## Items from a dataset
-=-=-=-=-
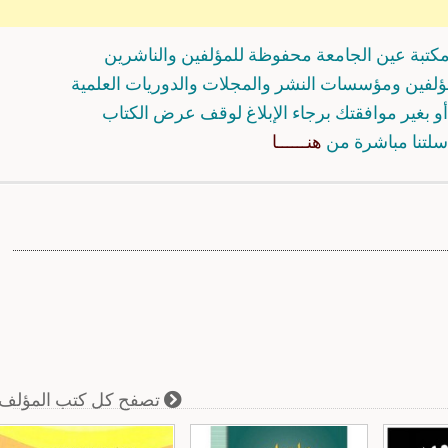
كتبة عين الجامعة محفوظة للمؤلفين والناشرين
مؤلفين ومؤسسات النشر والمجلات والدوريات العلمية
و بغير موافقتك برجاء الإبلاغ لوقف عرض الكتاب
سلتنا مباشرة من
هنــــــا
تصفح كل كتب المؤلف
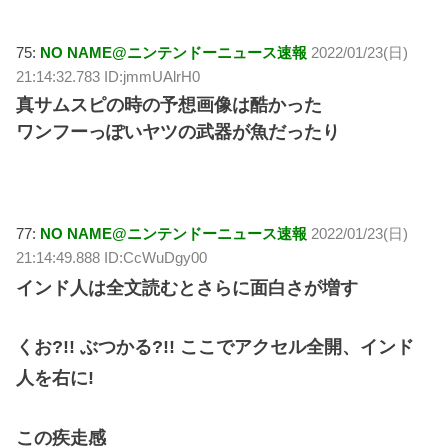
75:
NO NAME@ニンテンドーニュース速報
2022/01/23(日)
21:14:32.783 ID:jmmUAlrH0
真サムスピの時の予想画像は酷かった
ワンフーっぽいヤツの武器が魚だったり
77:
NO NAME@ニンテンドーニュース速報
2022/01/23(日)
21:14:49.888 ID:CcWuDgy00
インド人は全文読むとさらに面白さが増す
くお?!! ぶつかる?!! ここでアクセル全開、インド
人を右に!
この疾走感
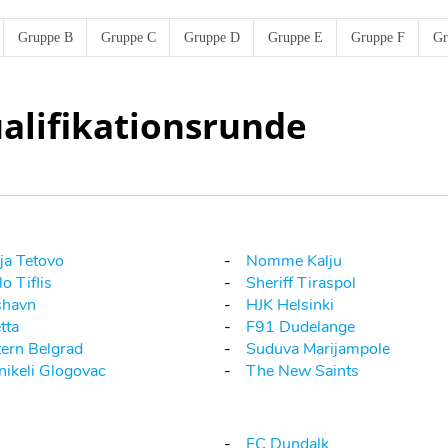
Gruppe B
Gruppe C
Gruppe D
Gruppe E
Gruppe F
Gr
alifikationsrunde
ja Tetovo
Nomme Kalju
o Tiflis
Sheriff Tiraspol
shavn
HJK Helsinki
tta
F91 Dudelange
tern Belgrad
Suduva Marijampole
nikeli Glogovac
The New Saints
FC Dundalk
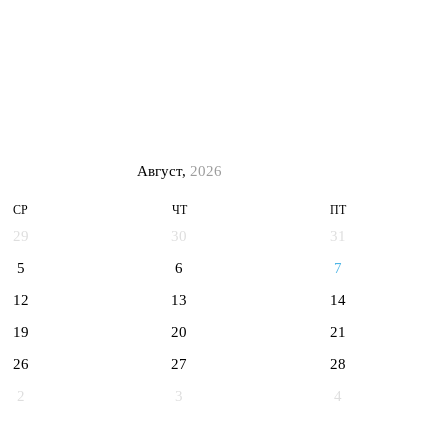
Август,
2026
СР
ЧТ
ПТ
29
30
31
5
6
7
12
13
14
19
20
21
26
27
28
2
3
4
-=-=-=-=-
## Task goal
Scan the entries above and show each line that contains the word "Gruppe".

## Result of the exercise
Gruppe B
Gruppe C
Gruppe D
Gruppe E
Gruppe F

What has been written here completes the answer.